MicaraTools

Fence Calculator

Posts, rails, and pickets for your fence.

  • 100% free
  • No sign-up
  • Private — runs in your browser
  • Instant results
ft
ft
rails
in
in
Materials
posts
rails
pickets

Planning a fence

Three numbers drive a fence material list: posts, rails, and pickets. This calculator takes your total run, your post spacing, and your picket width and gap, then counts each one so you can price the job before you head to the lumber yard.

How the counts work

  • Posts — one per section plus a final closing post (sections + 1).
  • Rails — your rails-per-section figure (usually 2 or 3) times the section count.
  • Pickets — total length divided by each picket's width plus its gap.

FAQ

What post spacing should I use?

Six to eight feet is standard. Closer spacing is sturdier and handles wind better but costs more in posts and concrete. The counts here assume a single straight run; add corner and gate posts separately.

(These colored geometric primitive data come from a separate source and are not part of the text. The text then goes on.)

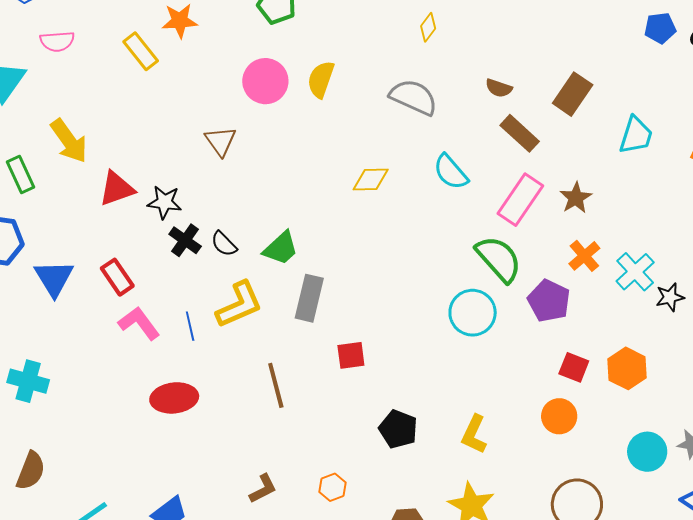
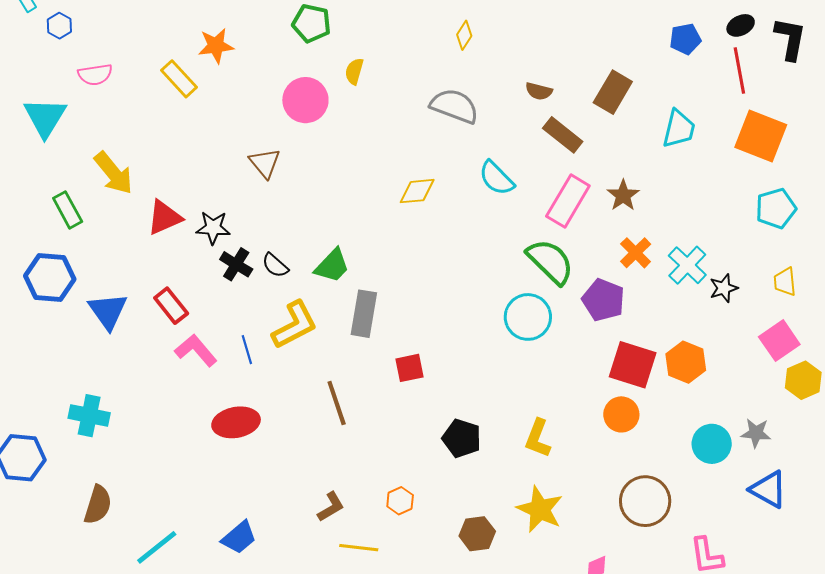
blue pentagon: (660, 28) -> (685, 39), moved
yellow semicircle: (321, 79) -> (354, 71), moved, size x0.7
red square: (574, 367) -> (633, 365), size x1.6

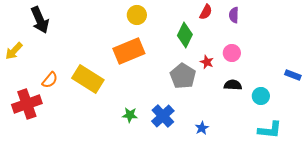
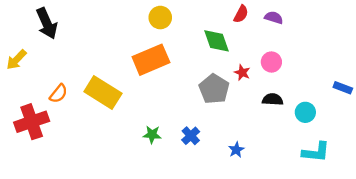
purple semicircle: (234, 15) -> (274, 18), turned 105
green diamond: (185, 35) -> (216, 41), turned -45
blue cross: (163, 116) -> (191, 136), size x0.7

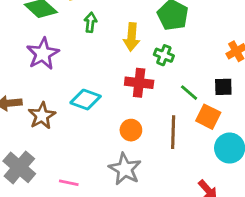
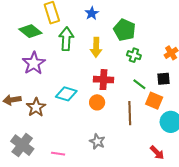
green arrow: (90, 22) -> (66, 39), size x1.6
green cross: (164, 55) -> (134, 55), moved
orange circle: (131, 130) -> (97, 102), moved
gray star: (125, 169) -> (97, 141), size x0.7

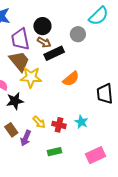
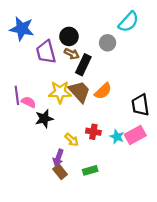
black rectangle: (54, 53) -> (83, 65), turned -36
brown trapezoid: (19, 61) -> (79, 92), moved
red cross: (59, 125) -> (93, 132), moved
brown rectangle: (11, 130) -> (60, 172), moved
pink rectangle: (95, 155) -> (135, 135), moved

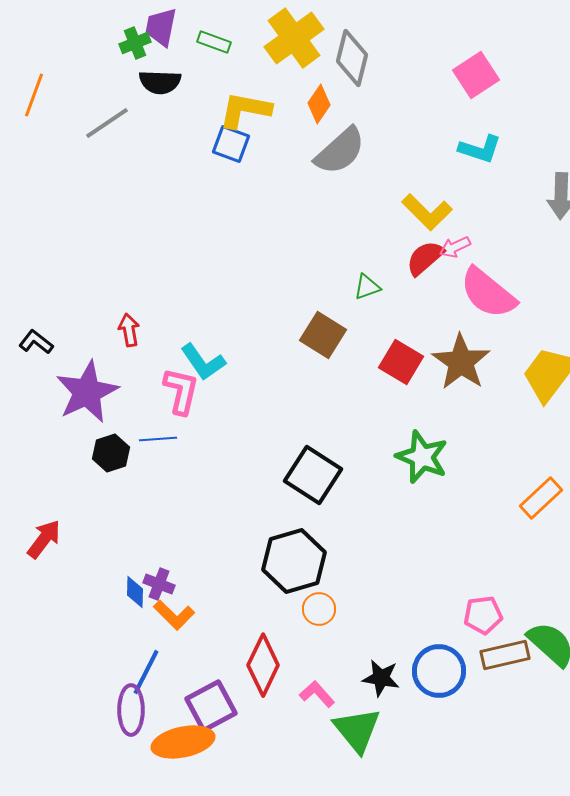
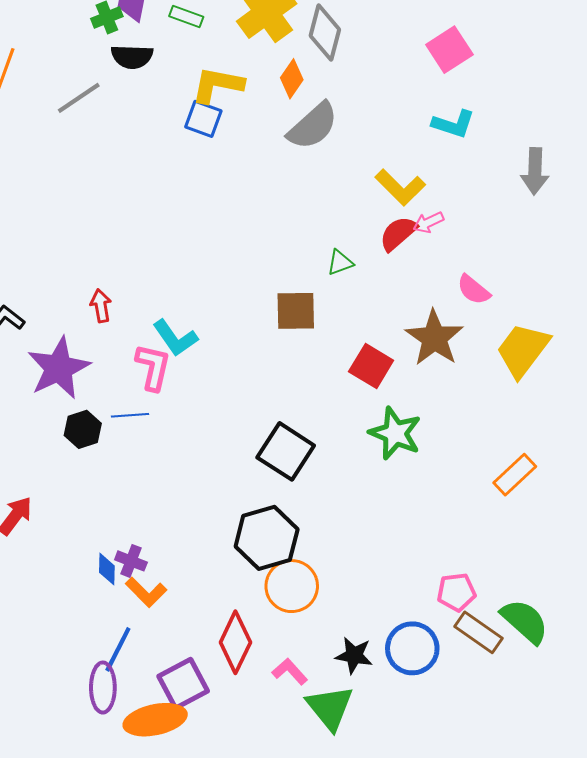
pink semicircle: (488, 293) -> (474, 290), moved, size x0.6
brown square: (323, 335) -> (296, 311), turned -33
red square: (401, 362) -> (371, 366), moved
orange circle: (319, 609) -> (292, 586), size x1.6
brown rectangle: (505, 655) -> (479, 632), turned 48

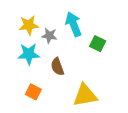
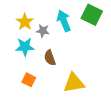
yellow star: (29, 25) -> (25, 22), turned -30
green square: (98, 44) -> (92, 15), moved, size x1.5

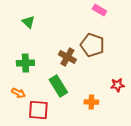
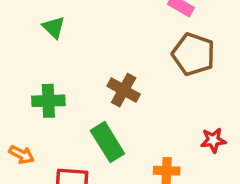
brown pentagon: (92, 45) -> (193, 54), moved
orange arrow: (18, 93) -> (22, 155), moved

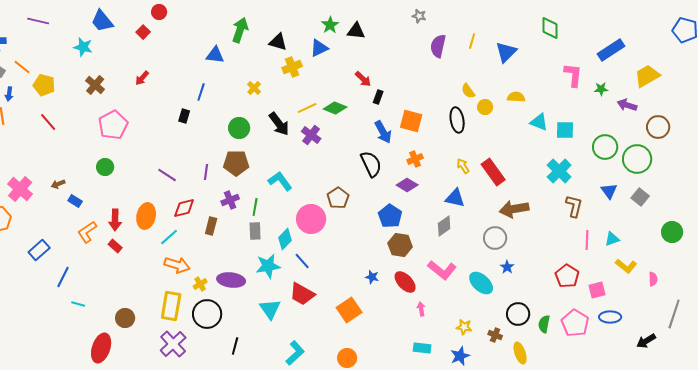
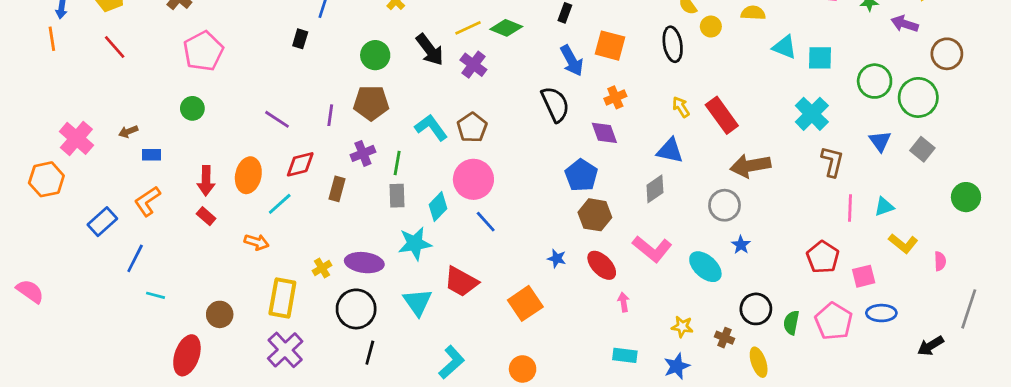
purple diamond: (407, 185) -> (604, 133), turned 40
brown pentagon: (338, 198) -> (472, 127), moved
blue rectangle: (75, 201) -> (151, 155), turned -32
orange L-shape: (87, 232) -> (147, 201), moved
blue line: (302, 261) -> (486, 222), moved
orange arrow: (177, 265) -> (257, 242), moved, size x0.7
black circle: (207, 314) -> (356, 309), moved

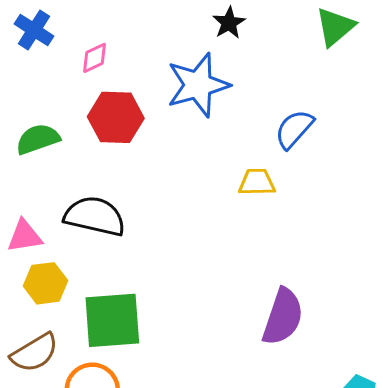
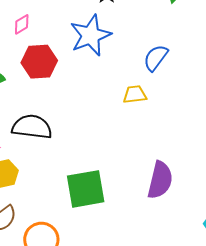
green square: (112, 320) -> (86, 189), moved

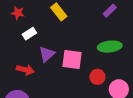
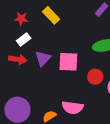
red star: (18, 13) -> (21, 19), moved
red arrow: (25, 70) -> (18, 59), moved

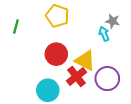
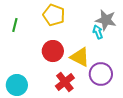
gray star: (113, 21) -> (106, 20), size x1.5
red cross: (76, 76) -> (65, 82), moved
cyan circle: (48, 90) -> (17, 85), moved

How deep should fence posts be set?

A common rule is to bury about one-third of the post's total length, or at least below your local frost line. For a 6-foot fence that usually means a hole around 2 to 3 feet deep set in concrete.

How do I account for gates in the count?

Subtract each gate's width from the picket run since gates use their own hardware, and add a sturdier post on each side of every gate opening. The standard post count here doesn't include those extra gate posts.

What picket gap should I enter?

For a privacy fence, a small gap of about a quarter inch lets the wood expand without buckling. For a picket or spaced-board fence, the gap is a style choice and is often equal to roughly one picket width.

Is this fence calculator free, and does it work on my phone?

Yes, it is completely free with no sign-up, runs entirely in your browser so nothing you enter is uploaded, and works on phones, tablets, and desktops, which is handy when measuring on-site.